Print the lines of the entries below from the one with "Related Posts" through the final line, exactly as they appear. The pictures are not part of the copy.

------ Given records

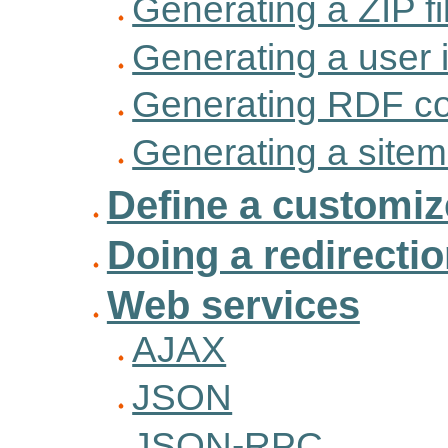
Generating a ZIP fi
Generating a user 
Generating RDF co
Generating a site
Define a customi
Doing a redirecti
Web services
AJAX
JSON
JSON-RPC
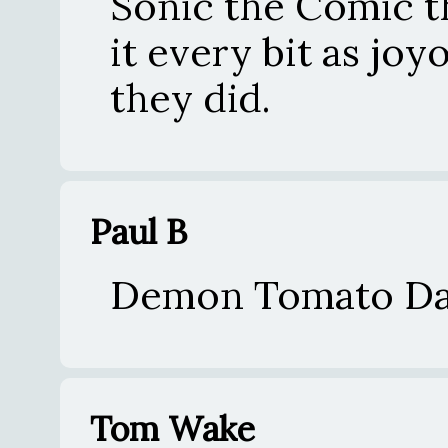
Sonic the Comic t
it every bit as jo
they did.
Paul B
Demon Tomato Da
Tom Wake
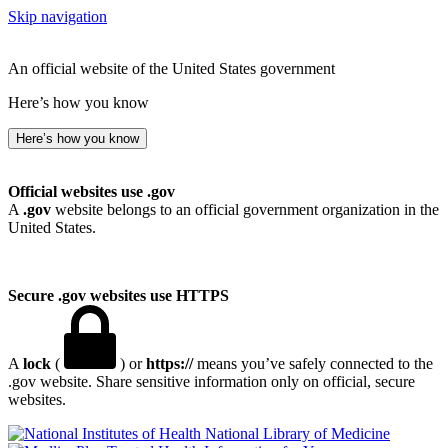
Skip navigation
An official website of the United States government
Here’s how you know
Here’s how you know
Official websites use .gov
A
.gov
website belongs to an official government organization in the
United States.
Secure .gov websites use HTTPS
A
lock
(
) or
https://
means you’ve safely connected to the
.gov website. Share sensitive information only on official, secure
websites.
National Library of Medicine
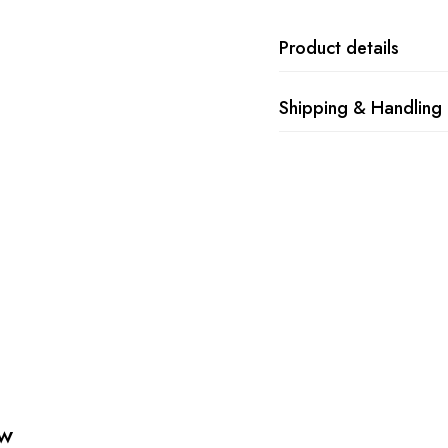
Product details
Shipping & Handling
ew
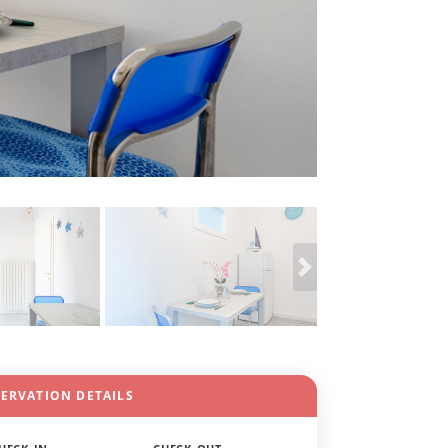
SERVATION DETAILS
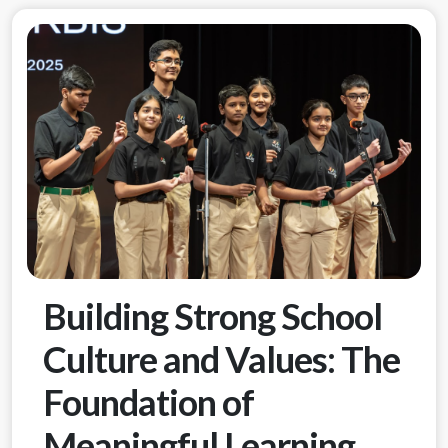
Building Strong School
Culture and Values: The
Foundation of
Meaningful Learning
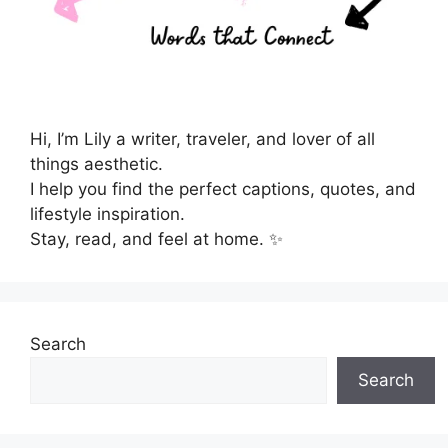
Hi, I’m Lily a writer, traveler, and lover of all
things aesthetic.
I help you find the perfect captions, quotes, and
lifestyle inspiration.
Stay, read, and feel at home. ✨
Search
Search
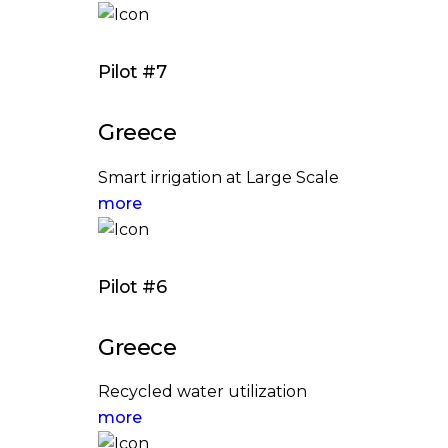
Pilot #7
Greece
Smart irrigation at Large Scale
more
Pilot #6
Greece
Recycled water utilization
more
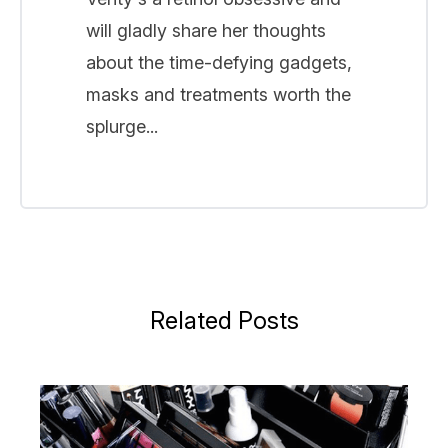
will gladly share her thoughts
about the time-defying gadgets,
masks and treatments worth the
splurge...
Related Posts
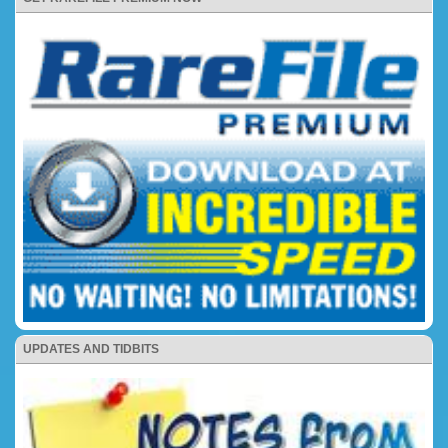
UPDATES AND TIDBITS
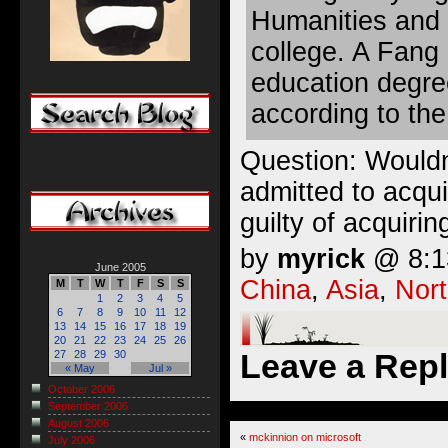
Humanities and 
college. A Fang 
education degree
according to th
Question: Wouldn
admitted to acqui
guilty of acquiri
by
myrick
@ 8:13
June 2005
China
,
Asia
,
Nort
M
T
W
T
F
S
S
1
2
3
4
5
6
7
8
9
10
11
12
13
14
15
16
17
18
19
20
21
22
23
24
25
26
Leave a Rep
27
28
29
30
« May
Jul »
October 2006
September 2006
August 2006
«
mckinnion on microsoft
July 2006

------------

> Expected output
Related Posts
UPDATES AND TIDBITS
Humanities and 
college. A Fang 
education degree
according to th
Question: Wouldn
admitted to acqui
guilty of acquiri
by
myrick
@ 8:13
June 2005
China
,
Asia
,
Nort
M
T
W
T
F
S
S
1
2
3
4
5
6
7
8
9
10
11
12
13
14
15
16
17
18
19
20
21
22
23
24
25
26
Leave a Rep
27
28
29
30
« May
Jul »
October 2006
September 2006
August 2006
«
mckinnion on microsoft
July 2006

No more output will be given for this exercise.